Amerika Birleşik Devletleri bu ülkenin başına kendisiyle şiir gibi uyumlu, kendi istediğini hemen hayata geçirecek, onun bir dediğini iki etmeyecek yönetimler atama konusunda başarılı olabilir, bu ülkede kendi politikalarını uygulatabilecek siyasetçiler yaratma konusunda başarılı olabilir. Ama biz şunu biliyoruz, bu ülke yurttaşlarının yüzde 99’undan daha fazlası bu onursuzluğun bir parçası olmak istemiyor, bu onursuzluğa ortak olmak istemiyor. Biz herhangi bir kılıf altında ülkemizin yabancı askerler tarafından kafalarına göre ezilmesine, topraklarımızın onların katliamcı botları altında ezilmesine asla ama asla müsaade etmeyeceğiz. Elimizden ne geliyorsa kalbimizle, aklımızla, bileğimizle, yüreğimizle bunlara karşı mücadele etmeye devam edeceğiz. 60 yıl önce bu mücadeleyi sürdürürken o zamanki Morrison Süleyman ‘Oralarda diyordu üs yok, tesis var’ diyordu ülkenin Amerikan emperyalizmine ayrılan toprakları için. Şimdi de burada diyorlar ki ‘O ikili anlaşmaların ürünü, o NATO’nun bizim üzerimize bir yükümlülüğü ortak anlaşmalar’. Böyle ortak anlaşma mı olur arkadaşlar? Bir kere şunu ifade etmemiz gerekiyor, sizin NATO dediğiniz şey bir savunma örgütü falan değildir. NATO Amerika Birleşik Devletleri’nin işlediği katliamlara uluslararası kılıf uydurmak için kurulmuş bir saldırı örgütüdür. Üstelik NATO Sovyetler Birliği’ne karşı, sosyalizme karşı sözde savunma için kurulmuş olmasına rağmen, Sovyetler Birliği ortadan kalktıktan sonra yani onların deyimiyle bir tehdit ortada kalmadığı halde genişlemeye, büyümeye, daha fazla silahlanmaya ve dünyanın dört bir yanına savaş ihraç etmeye, katliamları desteklemeye devam bir örgüt. Biz Türkiye’nin böyle bir uluslararası ittifakın parçası olmasına da karşıyız, NATO’ya da karşıyız!

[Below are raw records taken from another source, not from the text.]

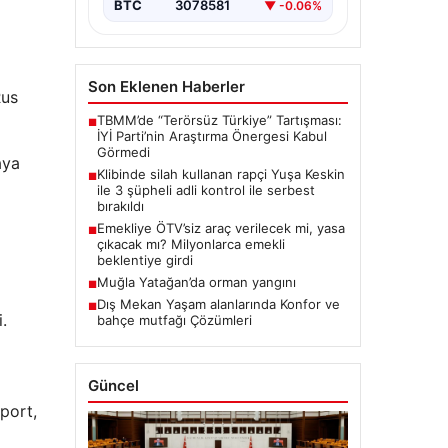
BTC
3078581
▼ -0.06%
Son Eklenen Haberler
Rus
TBMM’de “Terörsüz Türkiye” Tartışması:
■
İYİ Parti’nin Araştırma Önergesi Kabul
Görmedi
aya
Klibinde silah kullanan rapçi Yuşa Keskin
■
ile 3 şüpheli adli kontrol ile serbest
bırakıldı
Emekliye ÖTV’siz araç verilecek mi, yasa
■
çıkacak mı? Milyonlarca emekli
beklentiye girdi
Muğla Yatağan’da orman yangını
■
Dış Mekan Yaşam alanlarında Konfor ve
■
.
bahçe mutfağı Çözümleri
Güncel
port,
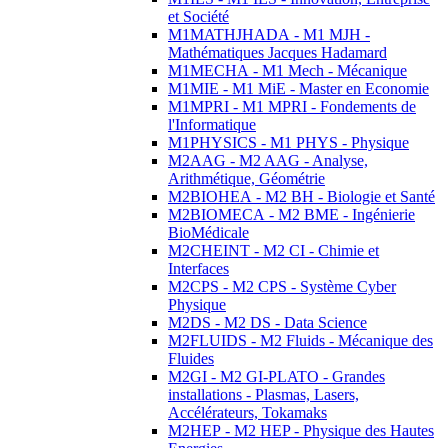
et Société
M1MATHJHADA - M1 MJH -
Mathématiques Jacques Hadamard
M1MECHA - M1 Mech - Mécanique
M1MIE - M1 MiE - Master en Economie
M1MPRI - M1 MPRI - Fondements de
l'Informatique
M1PHYSICS - M1 PHYS - Physique
M2AAG - M2 AAG - Analyse,
Arithmétique, Géométrie
M2BIOHEA - M2 BH - Biologie et Santé
M2BIOMECA - M2 BME - Ingénierie
BioMédicale
M2CHEINT - M2 CI - Chimie et
Interfaces
M2CPS - M2 CPS - Système Cyber
Physique
M2DS - M2 DS - Data Science
M2FLUIDS - M2 Fluids - Mécanique des
Fluides
M2GI - M2 GI-PLATO - Grandes
installations - Plasmas, Lasers,
Accélérateurs, Tokamaks
M2HEP - M2 HEP - Physique des Hautes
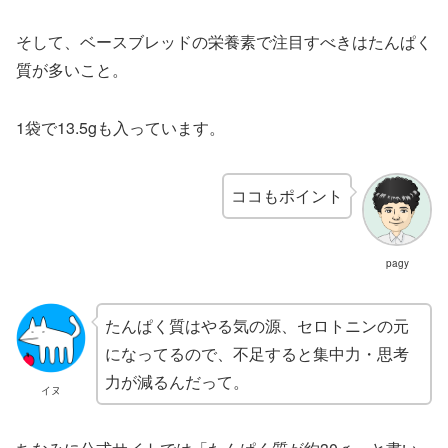
そして、ベースブレッドの栄養素で注目すべきはたんぱく
質が多いこと。
1袋で13.5gも入っています。
ココもポイント
pagy
たんぱく質はやる気の源、セロトニンの元
になってるので、不足すると集中力・思考
力が減るんだって。
イヌ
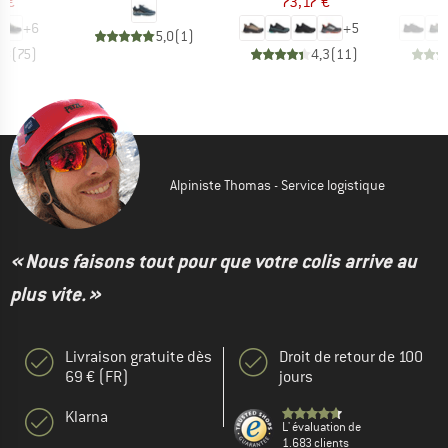
7 €
73,17 €
1
+
6
+
5
5,0
(
1
)
,8
(
75
)
4,3
(
11
)
Alpiniste Thomas - Service logistique
« Nous faisons tout pour que votre colis arrive au
plus vite. »
Livraison gratuite dès
Droit de retour de 100
69 € (FR)
jours
Klarna
L' évaluation de
1.683 clients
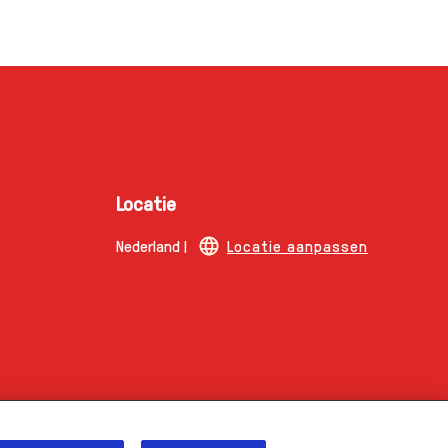
Locatie
Nederland |
Locatie aanpassen
um Ice Cream Company Nederland.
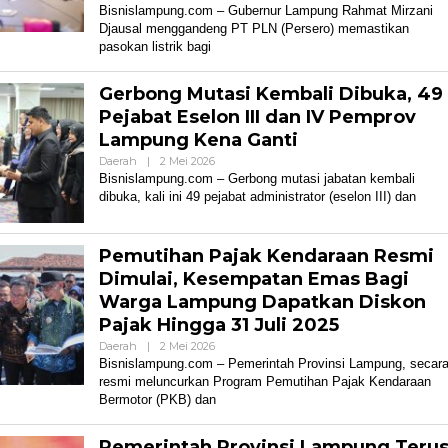
Bisnis
Bisnislampung.com – Gubernur Lampung Rahmat Mirzani
Lampung
Djausal menggandeng PT PLN (Persero) memastikan
pasokan listrik bagi
Gerbong Mutasi Kembali Dibuka, 49
Pejabat Eselon III dan IV Pemprov
Lampung Kena Ganti
Oleh
Daerah
|
2 Mei 2026
Bisnis
Bisnislampung.com – Gerbong mutasi jabatan kembali
Lampung
dibuka, kali ini 49 pejabat administrator (eselon III) dan
Pemutihan Pajak Kendaraan Resmi
Dimulai, Kesempatan Emas Bagi
Warga Lampung Dapatkan Diskon
Pajak Hingga 31 Juli 2025
Oleh
Daerah
|
2 Mei 2026
Bisnis
Bisnislampung.com – Pemerintah Provinsi Lampung, secar
Lampung
resmi meluncurkan Program Pemutihan Pajak Kendaraan
Bermotor (PKB) dan
Pemerintah Provinsi Lampung Teru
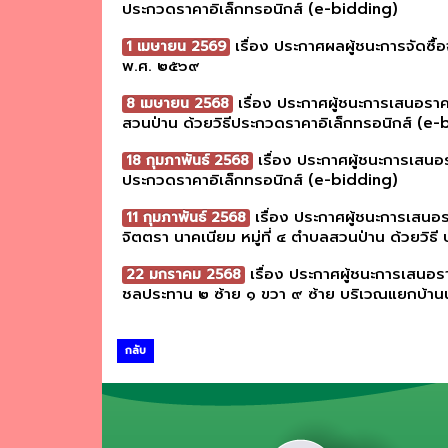
ประกวดราคาอิเล็กทรอนิกส์ (e-bidding)
เรื่อง ประกาศผลผู้ชนะการจัดซื
1 เมษายน 2569
พ.ศ. ๒๕๖๙
เรื่อง ประกาศผู้ชนะการเสนอรา
8 เมษายน 2568
สวนป่าน ด้วยวิธีประกวดราคาอิเล็กทรอนิกส์ (e-
เรื่อง ประกาศผู้ชนะการเสนอ
18 กุมภาพันธ์ 2568
ประกวดราคาอิเล็กทรอนิกส์ (e-bidding)
เรื่อง ประกาศผู้ชนะการเสนอร
11 กุมภาพันธ์ 2568
จิตตรา นาคเนียม หมู่ที่ ๔ ตำบลสวนป่าน ด้วยวิธ
เรื่อง ประกาศผู้ชนะการเสนอ
22 มกราคม 2568
ชลประทาน ๒ ซ้าย ๑ ขวา ๙ ซ้าย บริเวณแยกบ้านน
กลับ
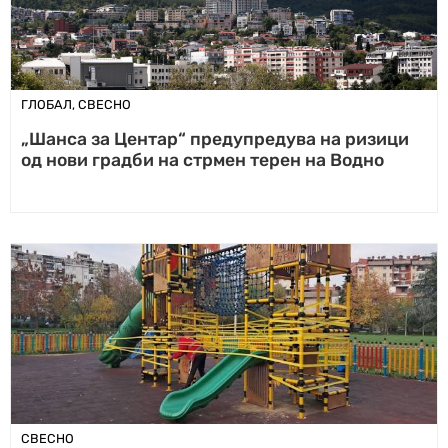
ГЛОБАЛ
,
СВЕСНО
„Шанса за Центар“ предупредува на ризици
од нови градби на стрмен терен на Водно
СВЕСНО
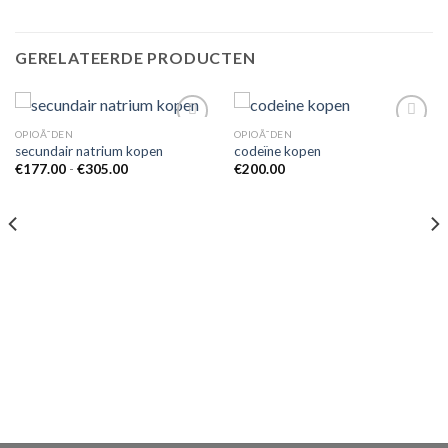
GERELATEERDE PRODUCTEN
OPIOÃ¯DEN
OPIOÃ¯DEN
secundair natrium kopen
codeïne kopen
Prijsklasse:
€
177.00
-
€
305.00
€
200.00
Add to
Add to
€177.00
wishlist
wishlist
tot
€305.00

“Kahrolsun Amerikan emperyalizmi, kahrolsun katil İsrail, kahrolsun iş birlikçiler”
Bu nedenle hiç kılıf uydurmanıza gerek yok, iş birlikçiliğinizi örtebilecek bir kılıf bulamayacaksınız. Bu iş birlikçiliğe karşı Türkiye’nin dört bir yanında olduğu gibi işte onların kalesinin önünde de sesimizi en gür biçimde çıkartıyoruz ve şuna, İncirlik’ten, Amerikan işgali altındaki ülkemiz topraklarından söz veriyoruz: Bu ülke mutlaka bağımsız bir ülke olacak, bu ülke mutlaka özgür bir ülke olacak, bu ülkede tüm halklar, bölgemizde, Orta Doğu’da bütün halklar Kürtler, Türkler, Araplar, Acemler, Aleviler, Sünniler hep beraber barış içinde, kardeşçe, özgürce yaşayacağız. Bunun ilk şartı, Amerika Birleşik Devletleri’nin ve iş birlikçilerinin, katil İsrail ve işbirlikçilerinin ağır bir yenilgi almasıdır, bu topraklardan sökülüp atılmasıdır. İşte burada, İncirlik’te bütün Türkiye halkına hem çağrımız hem sözümüz şudur. Amerika Birleşik Devletleri’ni, katil İsrail destekçilerini bu ülke topraklarından söküp atana kadar bu mücadeleye devam edeceğiz. Söz veriyoruz, tam bağımsız, özgür bir ülke yaratacağız. Tam bağımsız ve özgür bir ülkede emeğin hakkını aldığı günlerde, hep beraber bu günleri çocuklarımıza anlatacağız. ‘İşbirlikçileri yendik, katilleri yendik, onları topraklarımızdan söküp attık ve dünyada emperyalizmin, katil İsrail’in, siyonizmin yenilgisine biz de kendi ülkemizden büyük bir destek verdik’ diye anlatacağız. Bu da hayatımızın en onurlu anlarından bir tanesi olacak. Tüm Türkiye halkına sesleniyorum: Tam bağımsız Türkiye için, özgür bir Türkiye için, demokratik bir Türkiye için, sosyalizm için halkımızı birleşmeye, mücadeleyi büyütmeye çağırıyorum! Kahrolsun Amerikan emperyalizmi, kahrolsun Katil İsrail, kahrolsun iş birlikçiler!”